On Technical Debt
Robert C. Martin — who is usually wrong about most things — says this in defence of what is supposedly the original motivation for the Agile Manifesto:
You need something that keeps you CLEAN, ’cause you need something that keeps the code from rotting. How many developers do we have in the room? How many of you have been significantly slowed down by bad code … generated by a Scrum team going too fast? When you go fast and you are focusing on getting stories done, and stories done, and stories done, and stories done … the code can ROT just as fast as you are moving. And so what happens after a year is that the rate begins to slow. Not because you’re working less hard – you’re putting in a hell of a lot of effort – it’s just that you can’t force the code to accept the next new feature.

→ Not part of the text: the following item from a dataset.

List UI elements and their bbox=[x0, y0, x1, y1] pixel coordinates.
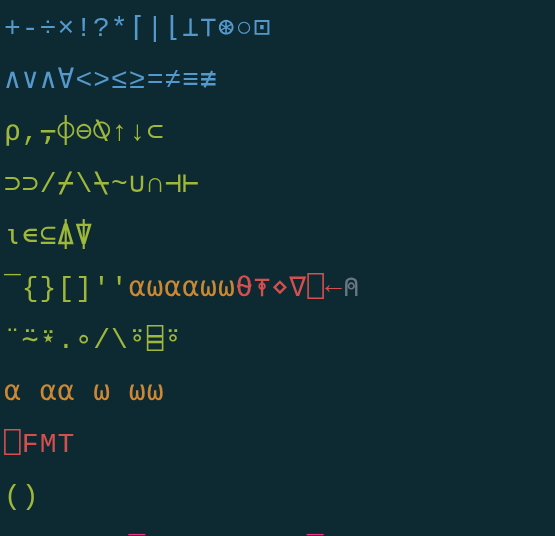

One of the best things you can do for yourself as a software developer is running your own business. I don’t mean a consultancy business where you’re essentially an employee that sends invoices every month. I mean something more like a product business.
When you’re building a business, you don’t know what features are going to bring money in. It is so well-known that we all don’t know what we’re doing that the startup in-joke is to put “pivot” explicitly somewhere on the roadmap.

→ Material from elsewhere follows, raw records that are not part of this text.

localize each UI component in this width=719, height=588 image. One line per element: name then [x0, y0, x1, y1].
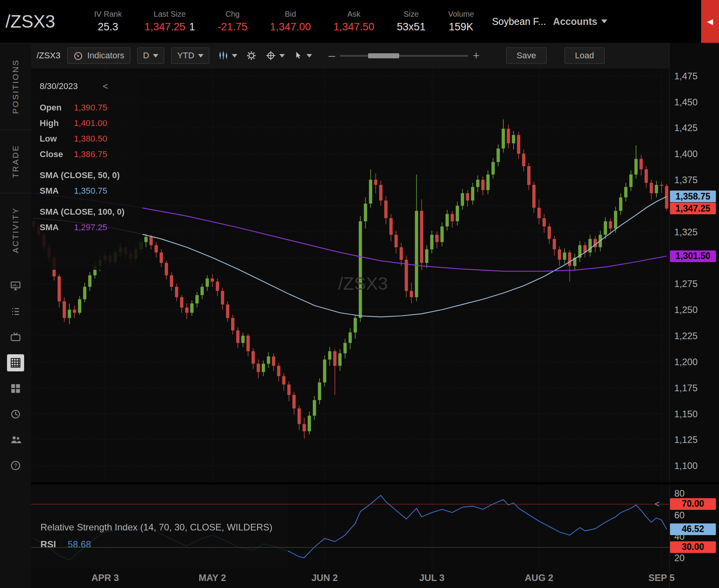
size-label: Size [403, 10, 419, 19]
accounts-label: Accounts [553, 16, 597, 27]
high-label: High [40, 118, 74, 128]
sidebar-tab-trade[interactable]: TRADE [0, 130, 31, 193]
dashboard-icon[interactable] [7, 380, 24, 397]
ohlc-date: 8/30/2023 [40, 81, 78, 91]
indicators-label: Indicators [87, 51, 124, 61]
low-value: 1,380.50 [74, 134, 107, 144]
pointer-icon [293, 51, 303, 61]
price-tick-label: 1,325 [674, 227, 698, 238]
size-field: Size 53x51 [397, 10, 426, 33]
timeframe-value: D [143, 51, 149, 61]
chg-value: -21.75 [217, 21, 247, 33]
watchlist-icon[interactable] [7, 303, 24, 320]
chart-monitor-icon[interactable] [7, 277, 24, 294]
users-icon[interactable] [7, 431, 24, 448]
sidebar-tab-positions[interactable]: POSITIONS [0, 43, 31, 130]
chg-field: Chg -21.75 [217, 10, 247, 33]
left-sidebar: POSITIONS TRADE ACTIVITY [0, 43, 32, 588]
last-price-value: 1,347.25 [144, 21, 185, 33]
grid-sheet-icon[interactable] [7, 354, 24, 371]
alert-panel-toggle[interactable]: ◀ [701, 0, 719, 43]
gear-icon [246, 50, 257, 61]
price-tick-label: 1,100 [674, 460, 698, 471]
header-symbol: /ZSX3 [5, 11, 72, 32]
rsi-chip: 70.00 [670, 498, 716, 510]
chart-workspace: /ZSX3 Indicators D YTD [31, 43, 719, 588]
chart-style-dropdown[interactable] [218, 50, 237, 61]
rsi-tick-label: 60 [674, 510, 685, 521]
last-size-qty: 1 [189, 21, 195, 33]
price-tick-label: 1,250 [674, 304, 698, 315]
ask-value: 1,347.50 [333, 21, 374, 33]
price-tick-label: 1,450 [674, 97, 698, 108]
time-axis: APR 3MAY 2JUN 2JUL 3AUG 2SEP 5 [31, 571, 669, 586]
indicators-button[interactable]: Indicators [67, 47, 130, 64]
tv-icon[interactable] [7, 329, 24, 346]
chart-toolbar: /ZSX3 Indicators D YTD [31, 43, 719, 69]
instrument-description: Soybean F... [492, 16, 546, 27]
month-label: APR 3 [91, 572, 119, 583]
chg-label: Chg [225, 10, 240, 19]
ohlc-overlay: 8/30/2023 < Open1,390.75 High1,401.00 Lo… [31, 73, 142, 270]
bid-field: Bid 1,347.00 [270, 10, 311, 33]
rsi-tick-label: 20 [674, 553, 685, 564]
crosshair-dropdown[interactable] [265, 50, 285, 61]
size-value: 53x51 [397, 21, 426, 33]
rsi-chip: 46.52 [670, 523, 716, 535]
month-label: JUN 2 [311, 572, 338, 583]
sma100-label: SMA [40, 222, 74, 233]
price-tick-label: 1,225 [674, 331, 698, 341]
month-label: SEP 5 [649, 572, 675, 583]
range-dropdown[interactable]: YTD [171, 47, 209, 64]
sidebar-icon-rail: ? [0, 277, 31, 474]
month-label: JUL 3 [419, 572, 444, 583]
price-chart-area: /ZSX3 8/30/2023 < Open1,390.75 High1,401… [31, 68, 669, 482]
save-button[interactable]: Save [506, 47, 547, 64]
zoom-in-button[interactable]: + [468, 49, 484, 62]
zoom-slider-thumb[interactable] [368, 53, 399, 58]
chevron-down-icon [232, 54, 237, 58]
price-tick-label: 1,425 [674, 122, 698, 133]
chevron-down-icon [153, 54, 158, 58]
panel-collapse-arrow-icon: ◀ [707, 17, 713, 26]
chevron-down-icon [601, 19, 607, 23]
price-chip: 1,301.50 [670, 250, 716, 262]
ask-field: Ask 1,347.50 [333, 10, 374, 33]
open-value: 1,390.75 [74, 103, 107, 113]
timeframe-dropdown[interactable]: D [137, 47, 165, 64]
price-axis[interactable]: 1,4751,4501,4251,4001,3751,3251,2751,250… [669, 43, 719, 588]
cursor-tool-dropdown[interactable] [293, 51, 312, 61]
history-clock-icon[interactable] [7, 406, 24, 423]
price-tick-label: 1,475 [674, 71, 698, 82]
zoom-slider-track[interactable] [340, 55, 468, 57]
ohlc-collapse-arrow[interactable]: < [103, 81, 108, 92]
sma50-title: SMA (CLOSE, 50, 0) [40, 170, 134, 180]
crosshair-icon [265, 50, 276, 61]
price-chip: 1,347.25 [670, 203, 716, 214]
price-tick-label: 1,125 [674, 434, 698, 445]
low-label: Low [40, 134, 74, 144]
accounts-dropdown[interactable]: Accounts [553, 16, 607, 27]
open-label: Open [40, 103, 74, 113]
last-size-label: Last Size [154, 10, 186, 19]
price-tick-label: 1,150 [674, 409, 698, 420]
ask-label: Ask [347, 10, 360, 19]
chevron-down-icon [279, 54, 285, 58]
zoom-out-button[interactable]: – [324, 49, 340, 62]
price-chip: 1,358.75 [670, 191, 716, 202]
rsi-panel: Relative Strength Index (14, 70, 30, CLO… [31, 485, 669, 569]
close-value: 1,386.75 [74, 149, 107, 159]
sma100-title: SMA (CLOSE, 100, 0) [40, 207, 134, 217]
help-icon[interactable]: ? [7, 457, 24, 474]
toolbar-symbol[interactable]: /ZSX3 [37, 51, 60, 61]
rsi-label: RSI [40, 539, 68, 550]
load-button[interactable]: Load [565, 47, 605, 64]
iv-rank-field: IV Rank 25.3 [94, 10, 122, 33]
chevron-down-icon [198, 54, 203, 58]
zoom-control: – + [324, 49, 484, 62]
last-size-field: Last Size 1,347.251 [144, 10, 195, 33]
sidebar-tab-activity[interactable]: ACTIVITY [0, 193, 31, 267]
rsi-value: 58.68 [68, 539, 91, 550]
bid-label: Bid [285, 10, 296, 19]
chart-settings-button[interactable] [246, 50, 257, 61]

I will by no means defend Agile as I think that’s mostly bureaucratic and ceremonial nonsense, but the aversion to technical debt is in my opinion the most likely cause of this supposed divide between business and programmers.
Who cares if the feature you implement is beautifully designed and backed by a comprehensive suite of automated tests, if that feature ends up not making any money and is scrapped anyway?
Professional software development doesn’t happen in a vacuum. The code you write is an investment, and you and/or the business should expect to see a return on it. Technical debt is an excellent way to limit potential losses from investing in a feature or system which turns out not to be profitable.
Reader of this blog Emil Oppeln-Bronikowski wrote in with the following:
Programming is story writing about data. As data changes, so does your story. It’s a constant draft. You just need to put your red pen to it from time to time to not get lost.
Debt is not a bad thing. Debt is what allows you to live in your house before you can actually pay for all of it.